=== PROVIDED DATA ===
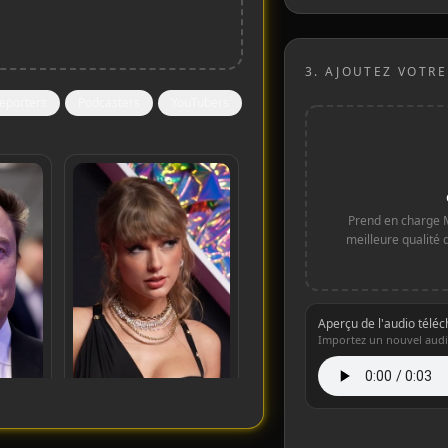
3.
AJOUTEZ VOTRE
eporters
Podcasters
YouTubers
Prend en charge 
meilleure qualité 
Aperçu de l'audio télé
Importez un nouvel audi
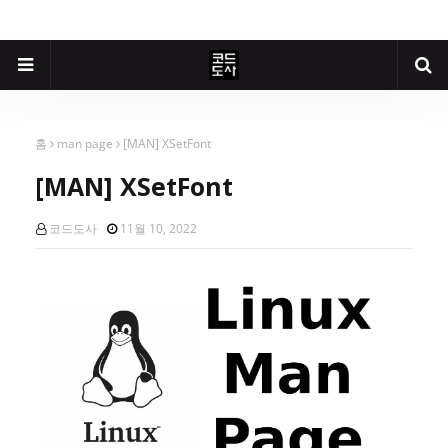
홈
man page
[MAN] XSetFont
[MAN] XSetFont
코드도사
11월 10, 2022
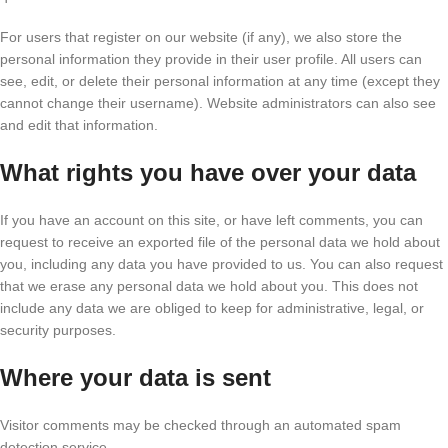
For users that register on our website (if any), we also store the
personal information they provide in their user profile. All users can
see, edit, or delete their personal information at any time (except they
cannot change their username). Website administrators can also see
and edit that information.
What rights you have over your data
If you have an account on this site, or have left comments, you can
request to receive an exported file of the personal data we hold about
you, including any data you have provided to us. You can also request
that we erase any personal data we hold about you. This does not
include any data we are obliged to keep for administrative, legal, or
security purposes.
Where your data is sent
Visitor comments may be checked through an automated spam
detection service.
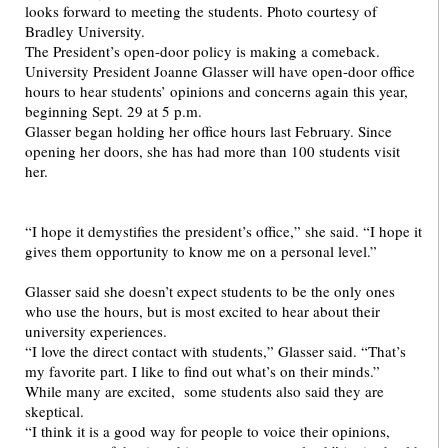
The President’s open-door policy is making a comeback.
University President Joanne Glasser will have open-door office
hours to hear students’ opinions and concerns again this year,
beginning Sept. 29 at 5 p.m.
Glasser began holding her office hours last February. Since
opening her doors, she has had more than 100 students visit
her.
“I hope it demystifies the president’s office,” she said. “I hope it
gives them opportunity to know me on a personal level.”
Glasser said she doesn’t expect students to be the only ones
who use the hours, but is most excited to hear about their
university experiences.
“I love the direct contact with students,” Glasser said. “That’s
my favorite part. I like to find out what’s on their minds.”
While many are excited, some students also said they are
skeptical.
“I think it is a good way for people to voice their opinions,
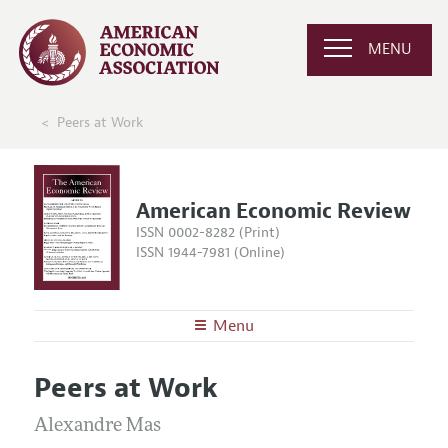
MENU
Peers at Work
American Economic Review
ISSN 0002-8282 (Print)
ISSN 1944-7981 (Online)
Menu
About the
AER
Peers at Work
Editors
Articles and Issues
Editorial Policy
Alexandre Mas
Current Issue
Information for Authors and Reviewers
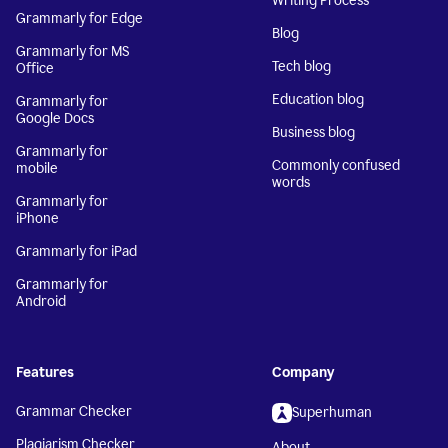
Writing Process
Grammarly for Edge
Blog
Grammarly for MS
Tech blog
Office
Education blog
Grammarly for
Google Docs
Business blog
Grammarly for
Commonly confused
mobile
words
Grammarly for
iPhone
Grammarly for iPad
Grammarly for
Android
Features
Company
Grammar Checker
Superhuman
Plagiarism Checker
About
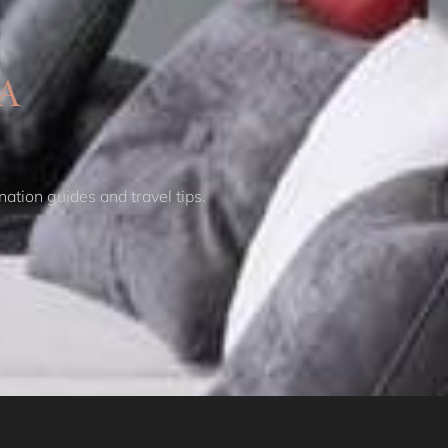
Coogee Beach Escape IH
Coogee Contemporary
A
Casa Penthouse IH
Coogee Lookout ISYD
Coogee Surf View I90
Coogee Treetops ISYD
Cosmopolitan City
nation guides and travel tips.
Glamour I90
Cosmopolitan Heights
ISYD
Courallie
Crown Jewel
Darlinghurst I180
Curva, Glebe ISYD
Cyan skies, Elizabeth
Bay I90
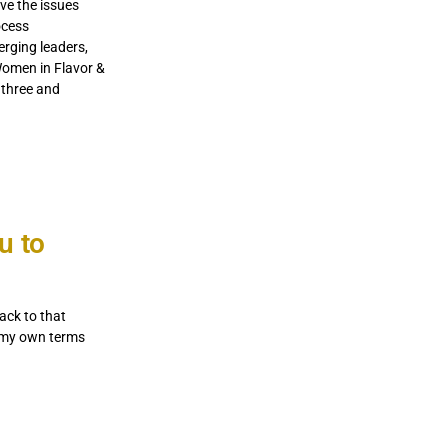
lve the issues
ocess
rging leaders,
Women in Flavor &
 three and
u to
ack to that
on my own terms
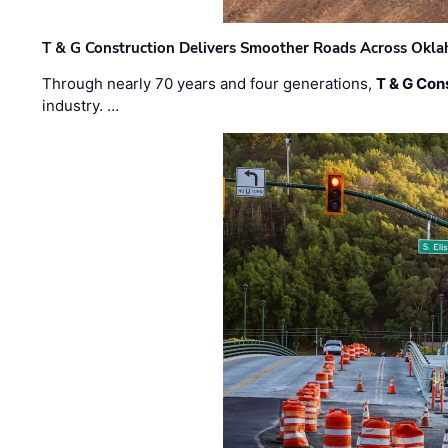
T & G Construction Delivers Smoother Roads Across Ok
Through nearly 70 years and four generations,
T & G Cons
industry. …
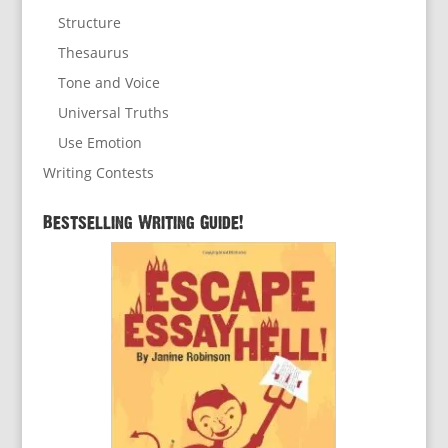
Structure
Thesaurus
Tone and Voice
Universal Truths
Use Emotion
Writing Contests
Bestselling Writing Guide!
===
__ASSIGNMENT__
Pictures are not part of the copy; reproduce everything else in the records exactly.

__SOLUTION FOR THIS EXERCISE__
3.
AJOUTEZ VOTRE
eporters
Podcasters
YouTubers
Prend en charge 
meilleure qualité 
Aperçu de l'audio télé
Importez un nouvel audi
홈
man page
[MAN] XSetFont
[MAN] XSetFont
코드도사
11월 10, 2022
For users that register on our website (if any), we also store the
personal information they provide in their user profile. All users can
see, edit, or delete their personal information at any time (except they
cannot change their username). Website administrators can also see
and edit that information.
What rights you have over your data
If you have an account on this site, or have left comments, you can
request to receive an exported file of the personal data we hold about
you, including any data you have provided to us. You can also request
that we erase any personal data we hold about you. This does not
include any data we are obliged to keep for administrative, legal, or
security purposes.
Where your data is sent
Visitor comments may be checked through an automated spam
detection service.
The President’s open-door policy is making a comeback.
University President Joanne Glasser will have open-door office
hours to hear students’ opinions and concerns again this year,
beginning Sept. 29 at 5 p.m.
Glasser began holding her office hours last February. Since
opening her doors, she has had more than 100 students visit
her.
“I hope it demystifies the president’s office,” she said. “I hope it
gives them opportunity to know me on a personal level.”
Glasser said she doesn’t expect students to be the only ones
who use the hours, but is most excited to hear about their
university experiences.
“I love the direct contact with students,” Glasser said. “That’s
my favorite part. I like to find out what’s on their minds.”
While many are excited, some students also said they are
skeptical.
“I think it is a good way for people to voice their opinions,
MENU
Peers at Work
American Economic Review
ISSN 0002-8282 (Print)
ISSN 1944-7981 (Online)
Menu
About the
AER
Peers at Work
Editors
Articles and Issues
Editorial Policy
Alexandre Mas
Current Issue
Information for Authors and Reviewers
Writing Process
Grammarly for Edge
Blog
Grammarly for MS
Tech blog
Office
Education blog
Grammarly for
Google Docs
Business blog
Grammarly for
Commonly confused
mobile
words
Grammarly for
iPhone
Grammarly for iPad
Grammarly for
Android
Features
Company
Grammar Checker
Superhuman
Plagiarism Checker
About
Coogee Beach Escape IH
Coogee Contemporary
A
Casa Penthouse IH
Coogee Lookout ISYD
Coogee Surf View I90
Coogee Treetops ISYD
Cosmopolitan City
nation guides and travel tips.
Glamour I90
Cosmopolitan Heights
ISYD
Courallie
Crown Jewel
Darlinghurst I180
Curva, Glebe ISYD
Cyan skies, Elizabeth
Bay I90
lve the issues
ocess
rging leaders,
Women in Flavor &
 three and
u to
ack to that
on my own terms
T & G Construction Delivers Smoother Roads Across Ok
Through nearly 70 years and four generations,
T & G Cons
industry. …
Structure
Thesaurus
Tone and Voice
Universal Truths
Use Emotion
Writing Contests
Bestselling Writing Guide!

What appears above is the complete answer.